Jefferson took the time to reply. Although he privately expressed revulsion at evangelical ministers and Trinitarian doctrine, he also had a long history of congenial relations with evangelical allies, especially Baptists like Barrow, who were among his most avid supporters. But Jefferson would not give his blessing to Barrow’s abolitionism, because abolition was going to take time.

Unhappily it is a case for which both parties require long and difficult preparation. The mind of the master is to be apprised by reflection, and strengthened by the energies of conscience, against the obstacles of self interest, to an acquiescence in the rights of others; that of the slave is to be prepared by instruction and habit for self-government and for the honest pursuits of industry and social duty. Both of these courses of preparation require time, and the former must precede the latter. Some progress is sensibly made in it; yet not so much as I had hoped and expected. But it will yield in time to temperate & steady pursuit, to the enlargement of the human mind, and its advancement in science.

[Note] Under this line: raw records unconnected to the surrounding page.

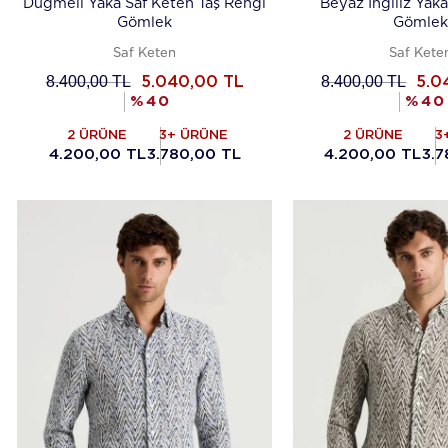
Düğmeli Yaka Saf Keten Taş Rengi
Beyaz İngiliz Yak
Gömlek
Gömlek
Saf Keten
Saf Kete
8.400,00
TL
8.400,00
TL
5.040,00
TL
5.0
%
40
%
40
2 ÜRÜNE
3+ ÜRÜNE
2 ÜRÜNE
3
4.200,00 TL
3.780,00 TL
4.200,00 TL
3.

We are not in a world ungoverned by the laws and the power of a superior agent. Our efforts are in his hand, and directed by it; and he will give them their effect in his own time. Where the disease is most deeply seated, there it will be slowest in eradication. In the Northern states it was merely superficial, & easily corrected. in the Southern it is incorporated with the whole system, and requires time, patience, and perseverance in the curative process. That it may finally be effected and its progress hastened will be the last and fondest prayer of him who now salutes you with respect & consideration.

Deist (or better, Unitarian) though he was, Jefferson was also a providentialist, and he remained confident that God would eventually bring about the abolition of slavery everywhere. Yet such a view of time and moral progress also gave Jefferson a convenient way to deflect immediate progress toward abolition. Jefferson’s family and (troubled) finances were too deeply intertwined with slavery for him to take decisive action against slavery in the short term. One wonders whether he would have taken the same providential reading of the Civil War, which in time did bring an abrupt end to American slavery, at the cost of hundreds of thousands of American lives.

See also Hannah Spahn, Thomas Jefferson, Time, and History (University of Virginia Press), and Keith Harper, “’A Strange Kind of Christian’: David Barrow and Involuntary, Unmerited, Perpetual, Absolute, Hereditary Slavery, Examined,” Ohio Valley History [subscription].